Sherman’s family life was a chronic source of bewilderment to him. Much of his life before making the grade as a successful commander was spent trying to demonstrate to his stepfather Thomas Ewing that he was a man of merit. In a somewhat uncommon practice, Sherman married his half-sister, Ellen Ewing. Although he remained essentially dedicated to Ellen throughout their long wedded life, there were several occasions upon which he entertained dalliances with younger women. Ellen’s unswerving devotion to Catholicism and her pressure upon him to take to the faith were constant irritations in his life.
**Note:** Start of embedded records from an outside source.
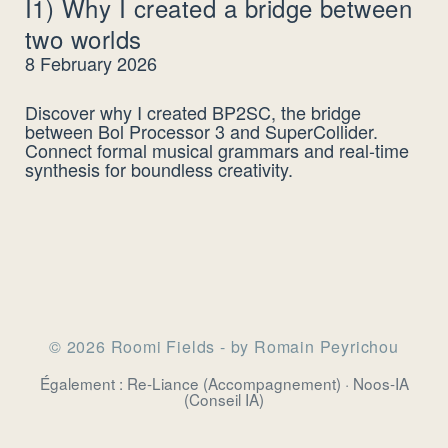
I1) Why I created a bridge between
two worlds
8 February 2026
Discover why I created BP2SC, the bridge
between Bol Processor 3 and SuperCollider.
Connect formal musical grammars and real-time
synthesis for boundless creativity.
© 2026 Roomi Fields - by Romain Peyrichou
Également :
Re-Liance
(Accompagnement) ·
Noos-IA
(Conseil IA)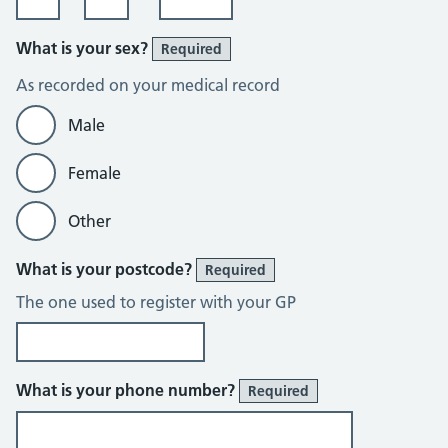
What is your sex?
Required
As recorded on your medical record
Male
Female
Other
What is your postcode?
Required
The one used to register with your GP
What is your phone number?
Required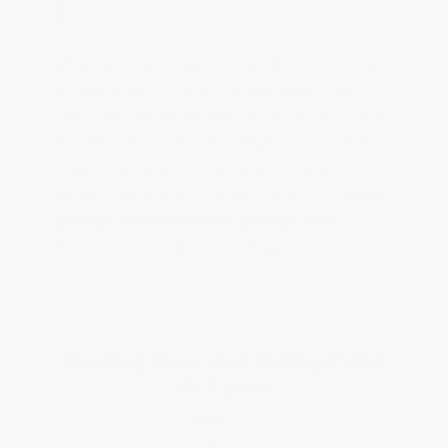
Many garages built in the 1970s or earlier
do not have a vapor barrier under the
slab. Almost all newer homes have vapor
barriers. If you live in a high water table
area, moisture may be unavoidable — in
those cases, you may be better off using
garage floor tiles or a garage mat
instead of an epoxy coating.
Coating Over An Existing Paint
Or Epoxy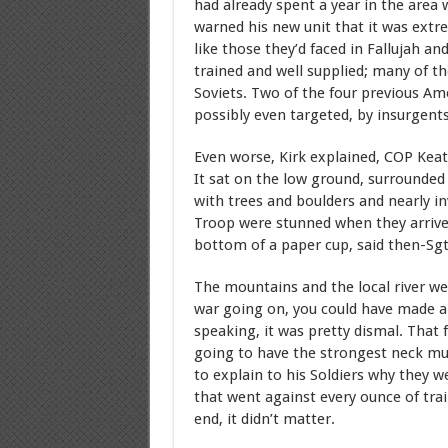
had already spent a year in the are
warned his new unit that it was extr
like those they’d faced in Fallujah a
trained and well supplied; many of th
Soviets. Two of the four previous A
possibly even targeted, by insurgents
Even worse, Kirk explained, COP Keati
It sat on the low ground, surrounde
with trees and boulders and nearly in
Troop were stunned when they arrived.
bottom of a paper cup, said then-Sgt.
The mountains and the local river wer
war going on, you could have made a k
speaking, it was pretty dismal. That 
going to have the strongest neck musc
to explain to his Soldiers why they 
that went against every ounce of train
end, it didn’t matter.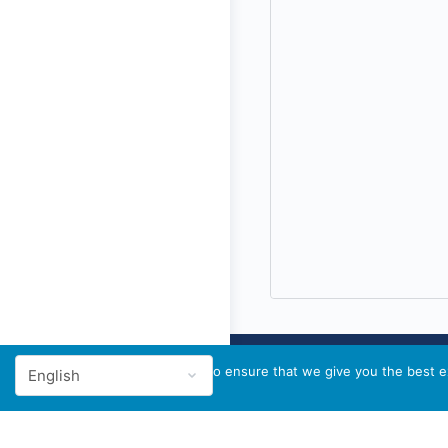
We use cookies to ensure that we give you the best ex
He was entirely bollixed when his son Tom, for whom Sherman held out the high hope of a successful career in law, elected to enter the seminary and become a Jesuit priest.
Yet for all the disappointments and complexities of life, Sherman did not shrink from living it to the fullest. His days were emblematic of the era. His years were spent in an America that was robust, energetic, optimistic, and pragmatic. If there can be anything like the quintessential American of the time, then, Sherman comes as close to fitting the bill as one is likely to find (347).
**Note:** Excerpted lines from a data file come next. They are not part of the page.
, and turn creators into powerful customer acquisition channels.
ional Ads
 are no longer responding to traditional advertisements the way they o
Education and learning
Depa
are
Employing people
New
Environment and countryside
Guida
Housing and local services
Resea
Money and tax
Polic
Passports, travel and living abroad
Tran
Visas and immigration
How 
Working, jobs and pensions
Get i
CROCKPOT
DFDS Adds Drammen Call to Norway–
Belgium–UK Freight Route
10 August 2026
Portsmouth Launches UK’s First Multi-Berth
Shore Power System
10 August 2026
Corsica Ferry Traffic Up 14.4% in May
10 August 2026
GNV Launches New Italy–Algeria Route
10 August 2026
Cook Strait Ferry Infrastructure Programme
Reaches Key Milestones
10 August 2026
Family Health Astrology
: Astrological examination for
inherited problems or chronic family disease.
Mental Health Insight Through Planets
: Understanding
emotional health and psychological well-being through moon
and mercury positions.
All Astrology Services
This is a decently researched study. By his own admission, O’Connell acknowledges that he is a relative novice to the domain of Civil War scholarship. While he does employ some of the standard primary source material, he also leans on several reputable Sherman scholars. The most distinctive feature of this study is O’Connell’s masterful prose. It is graceful, witty, and incisively direct in its description. His writing is liberally peppered with comparisons and analogies, which, for the most part, are instructive and humorous. Most memorable is his comparison of the disabled but pugnacious John Bell Hood to the Black Knight in Monty Python’s Holy Grail: “missing all his limbs and squirting blood but still fulminating aggression” (145). On occasion, this predilection for analogies can be overdone. His comparison of Sherman’s military strategy to big-wave surfing, for example, is contrived, obscure, and obfuscates the point (15-17). The reader comes away only with the impression that O’Connell likes surfing.
Scholars are likely to come away from this study with a few fresh perspectives on Sherman the man and leader. Others will find this a very readable study of the great warrior Sherman. But all will find this book mildly provocative, delightfully written, and highly insightful. And, in the end, this is all we can ask of a good book.
Thomas J. Rowland is Senior Lecturer at University of Wisconsin, Oshkosh, and the author of George B. McClellan and Civil War History: In the Shadow of Grant and Sherman (1998).